* Records for the exercise
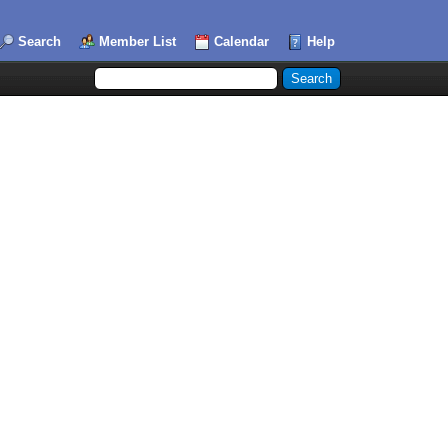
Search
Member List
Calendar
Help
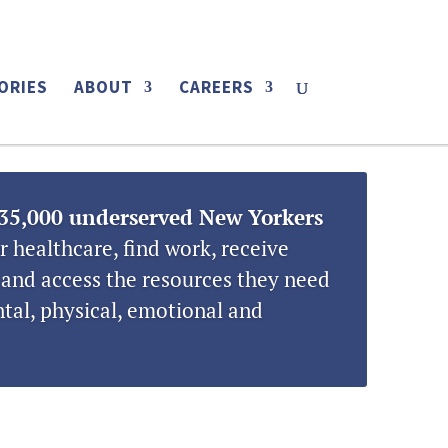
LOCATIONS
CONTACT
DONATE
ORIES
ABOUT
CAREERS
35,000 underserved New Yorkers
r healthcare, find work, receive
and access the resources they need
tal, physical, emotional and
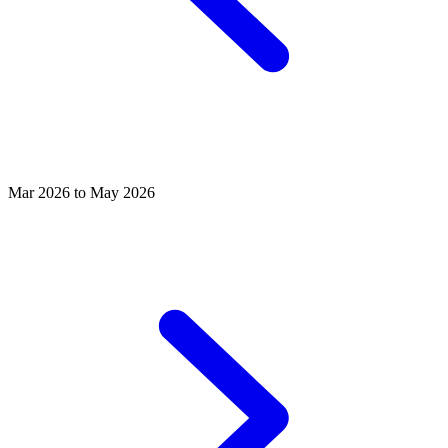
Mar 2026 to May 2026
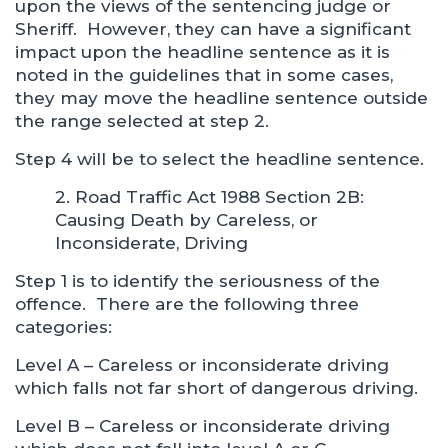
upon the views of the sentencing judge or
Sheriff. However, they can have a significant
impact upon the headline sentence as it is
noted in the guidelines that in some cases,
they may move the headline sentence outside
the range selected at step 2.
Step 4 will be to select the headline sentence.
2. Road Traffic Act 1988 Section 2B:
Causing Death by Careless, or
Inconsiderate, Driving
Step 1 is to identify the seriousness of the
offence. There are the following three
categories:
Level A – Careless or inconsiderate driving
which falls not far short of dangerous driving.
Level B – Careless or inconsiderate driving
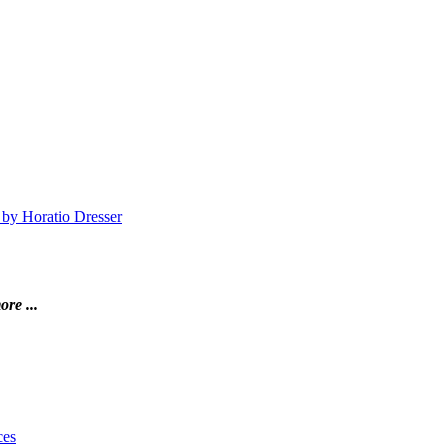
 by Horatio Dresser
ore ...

* Task to carry out
Your task is to print exactly the lines from the one containing "Inconsiderate, Driving" through the final line of the records above, with no pictures and nothing more.

* Solution to the exercise
Inconsiderate, Driving
Step 1 is to identify the seriousness of the
offence. There are the following three
categories:
Level A – Careless or inconsiderate driving
which falls not far short of dangerous driving.
Level B – Careless or inconsiderate driving
 by Horatio Dresser
ore ...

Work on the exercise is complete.